> _Exercise details_
The whole listing is to be written out again exactly; the pictures are not.

=== Supplied data ===

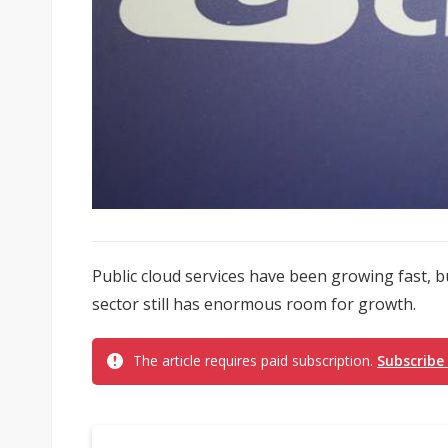
Public cloud services have been growing fast, b
sector still has enormous room for growth.
The article requires paid subscription.
Subscribe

===

> _Reply_
Public cloud services have been growing fast, b
sector still has enormous room for growth.
The article requires paid subscription.
Subscribe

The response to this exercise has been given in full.